In his church's newsletter, the pastor described an evening with the family in caring detail: First with Alex at St. Luke's Hospital, where his organs were retrieved. Then, with his brother, who was being prepared to receive Alex's kidney at the University of Kansas Hospital.
"On Friday evening," he wrote, "nurses prepared to move Alex's body to surgery. Beth said goodbye to Alex in his hospital room. Chris walked him down to the surgery doors. In a gesture full of love and affection, Chris and Beth then accompanied me to KU Med. We prayed together, thanking God for Alex's life and the life-giving gifts others would receive.
"We felt joy mixed with sadness, and genuine love and appreciation."
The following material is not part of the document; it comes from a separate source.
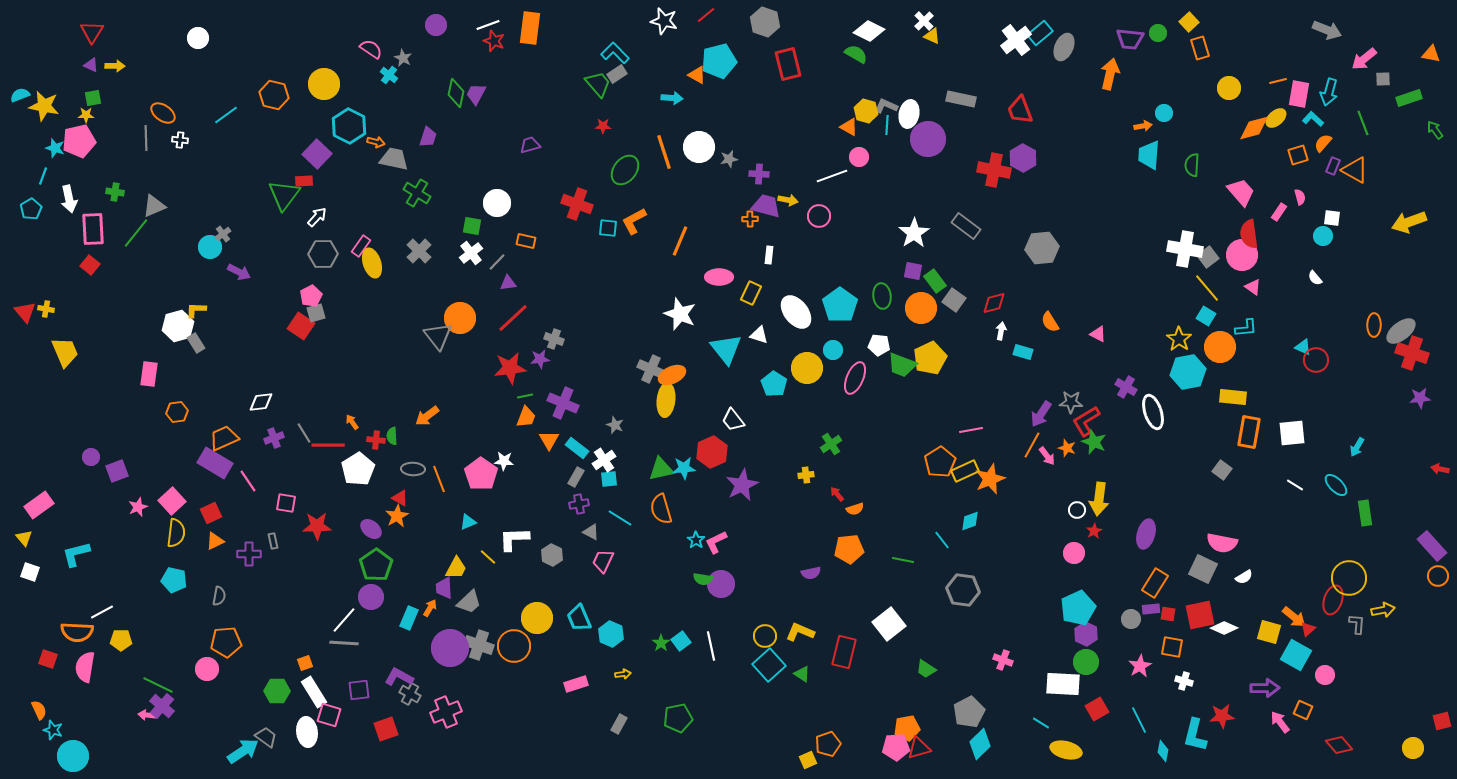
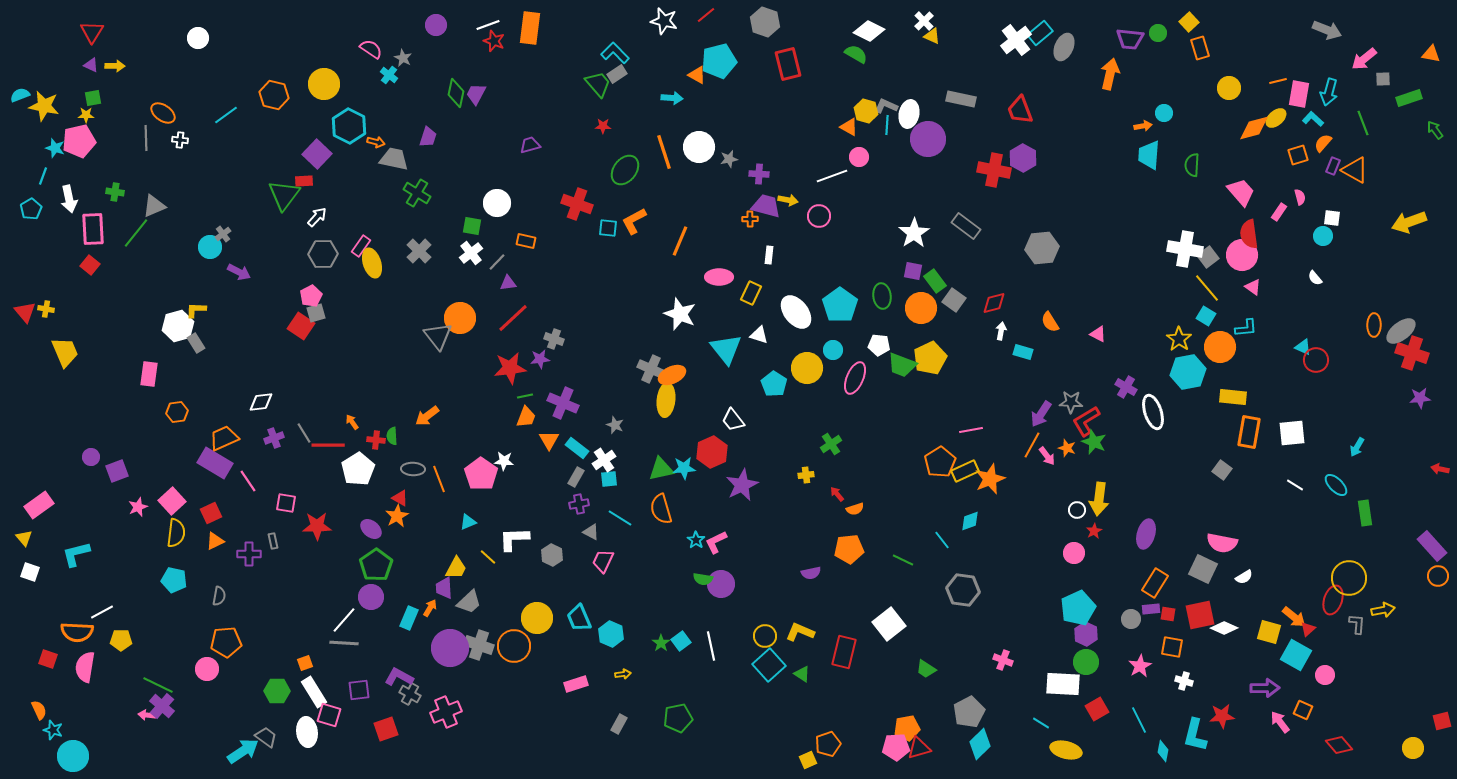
green line at (903, 560): rotated 15 degrees clockwise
A memorial written in Shawnee Mission East's school newspaper, The Harbinger, said that among an array of organs and tissues, Alex’s lungs were given to a 62-year-old woman, his liver to a man in his 50s, a kidney and pancreas to a man in his 30s.
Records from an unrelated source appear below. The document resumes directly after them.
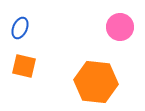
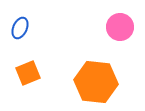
orange square: moved 4 px right, 7 px down; rotated 35 degrees counterclockwise
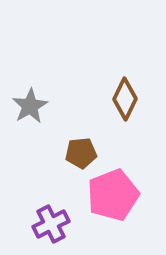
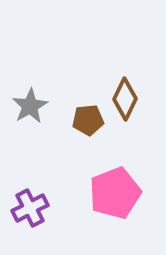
brown pentagon: moved 7 px right, 33 px up
pink pentagon: moved 2 px right, 2 px up
purple cross: moved 21 px left, 16 px up
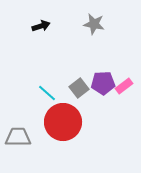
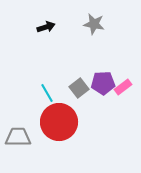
black arrow: moved 5 px right, 1 px down
pink rectangle: moved 1 px left, 1 px down
cyan line: rotated 18 degrees clockwise
red circle: moved 4 px left
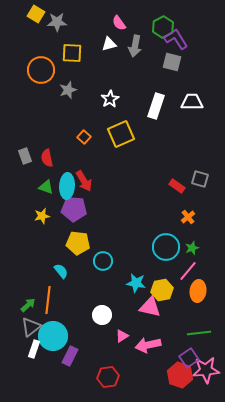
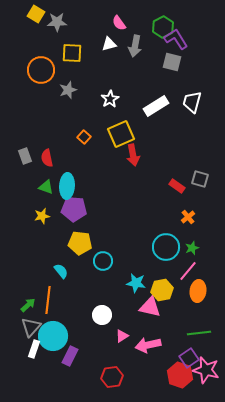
white trapezoid at (192, 102): rotated 75 degrees counterclockwise
white rectangle at (156, 106): rotated 40 degrees clockwise
red arrow at (84, 181): moved 49 px right, 26 px up; rotated 20 degrees clockwise
yellow pentagon at (78, 243): moved 2 px right
gray triangle at (31, 327): rotated 10 degrees counterclockwise
pink star at (206, 370): rotated 20 degrees clockwise
red hexagon at (108, 377): moved 4 px right
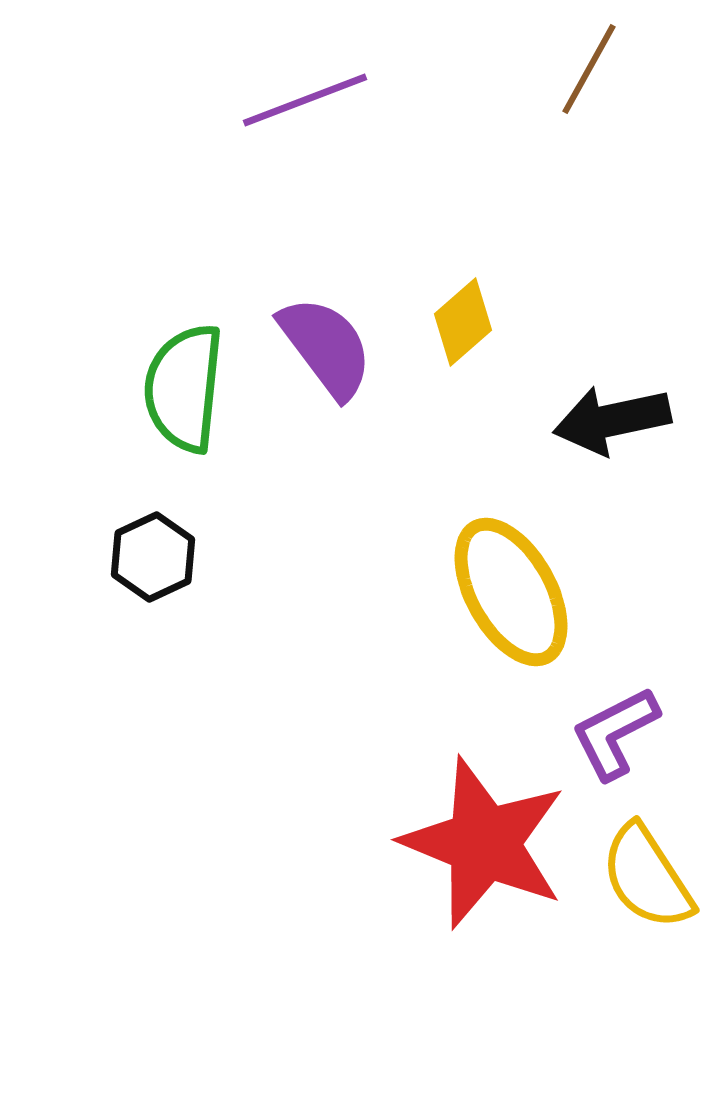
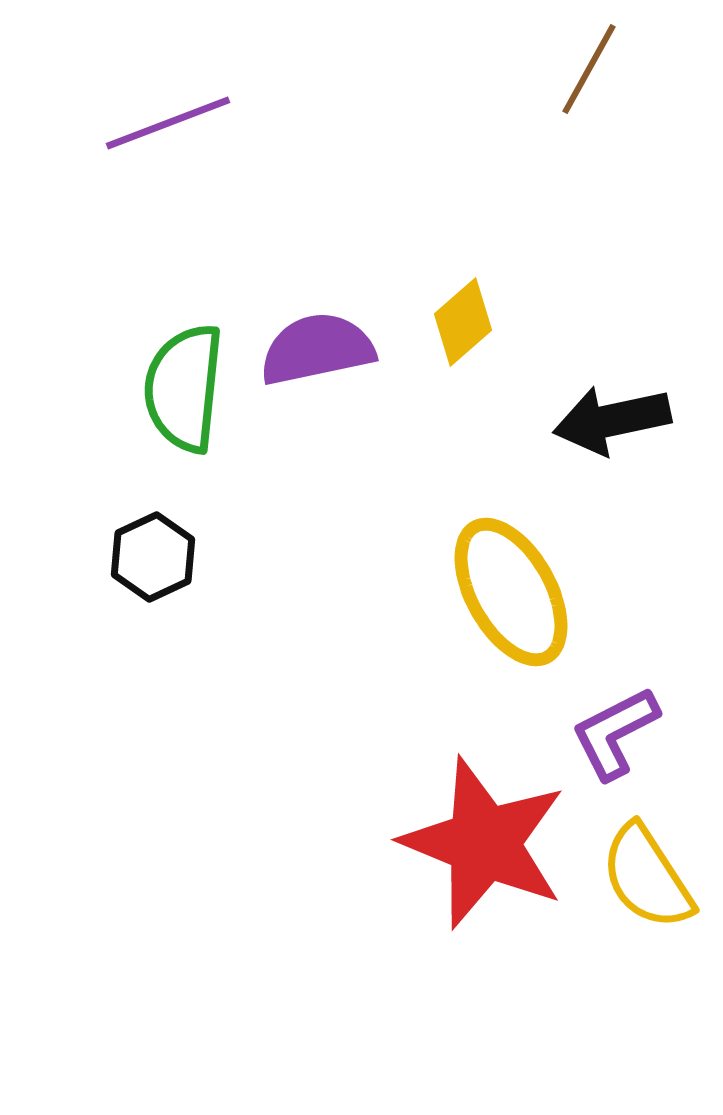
purple line: moved 137 px left, 23 px down
purple semicircle: moved 9 px left, 2 px down; rotated 65 degrees counterclockwise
The church newsletter said Alex's heart had gone to a boy, age 16, only a year older than Alex.
Don Funderburk, who turned 47 just after the transplant, had been suffering from kidney failure for 10 years, and had been on a waiting list for nearly four years, hoping to one day receive the vital organ.
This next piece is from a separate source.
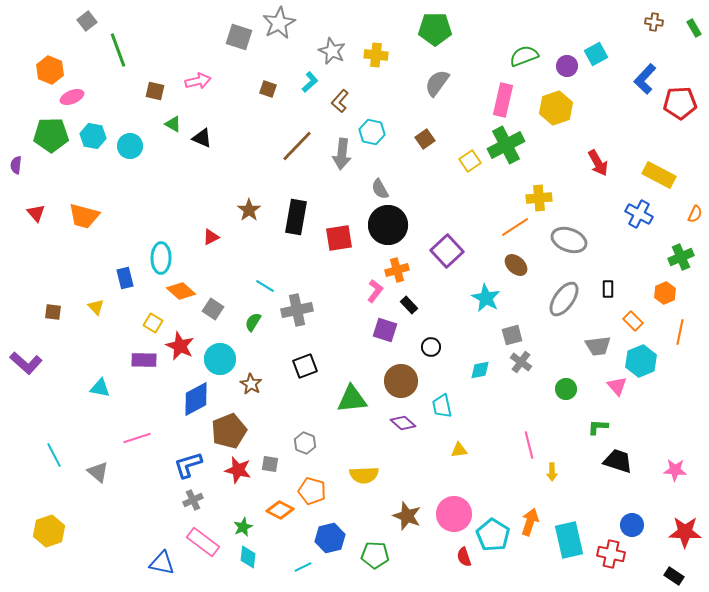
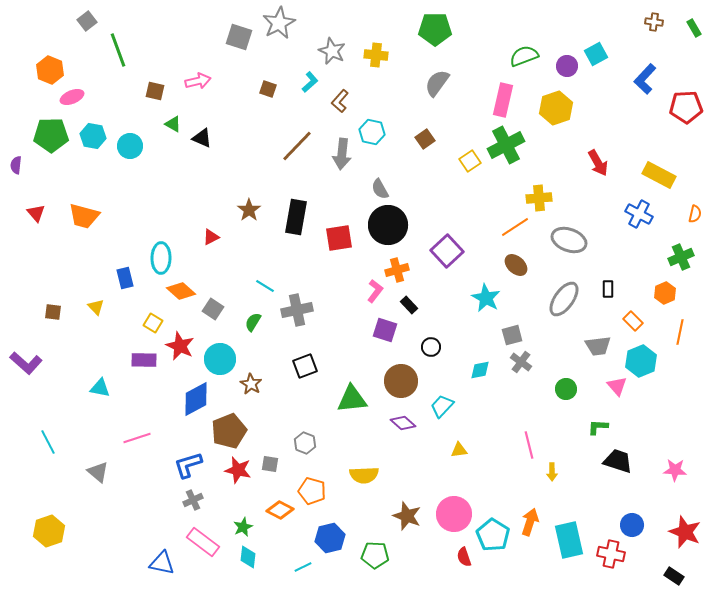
red pentagon at (680, 103): moved 6 px right, 4 px down
orange semicircle at (695, 214): rotated 12 degrees counterclockwise
cyan trapezoid at (442, 406): rotated 55 degrees clockwise
cyan line at (54, 455): moved 6 px left, 13 px up
red star at (685, 532): rotated 20 degrees clockwise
When Alex's father mentioned donating the kidney, the pastor didn't give the offer much thought, as his focus was on the Carneys' tragedy. He also knew that the odds of any two kidneys matching for transplantation were slim.
"To be completely transparent," the pastor wrote, "I had neither considered it, nor felt comfortable thinking about it. I felt a rush of conflicting emotions I had never felt before."
The kidney ended up being a match. Joe Funderburk called his brother and sister-in-law. They felt torn.
"It was amazing and sad at the same time," Don Funderburk said from his home in Liberty, where he lives with his wife and three children.
"You're going through some heavy emotions knowing the kid. You feel blessed about having the kidney, but at the same time you're feeling the ultimate sorrow for people that you love so much."
It's been five weeks since Don Funderburk received Alex' kidney, and he said he's in good spirits and healing well.
But he can't help getting tearful when he discusses the gift the Carney family offered him.
"Knowing Chris as a father, it was tough," Don Funderburk said in a phone conversation. "And it was really tough to be thankful, knowing how hard it was for their family. I'm Christian and I know God has a plan. I just don't understand what the plan is sometimes."
The pastor also looks back on what his brother calls "a roller coaster" of feelings.
"You can imagine the conflicted emotions in them," the pastor said by phone. "From Don's perspective it is just very humbling that somebody would think of you in that way. But that it comes from the tragedy for a 15-year-old boy," — a boy he, in fact, knew — "that just multiplies it by a factor of 10."
As for the pastor's own feelings:
"I feel," he said, then paused, "thankful. It's a strange mix of emotions. I also feel that God has been in all of this, that even in tragedy, God plans and can bring about good. That is hard for people, for anybody, to wrap their head around. But I know that leaving that vigil — I was with the Carneys going back to the car, back to the hospital — I told them in that moment. 'Guys, Don's a match.' And through that awful, horrible experience, it was the only time I felt them joyful. We were hugging."
Don Funderburk is doing well because of Alex and his gift, the pastor said.
“We knew we weren’t going to get our boy back,” Chris Carney told his son's school newspaper. “Once we got the news, the only thing to do was something Alex would want. Something selfless, just like he was."
A selfless act of giving, Don Funderburk said, that falls directly in line with the type of people the Carneys are.
"If you knew Chris and Beth the way that I know them, they’re always the people who give," he says. "Chris is one of the best men I know. I couldn't say enough. I couldn't thank them enough."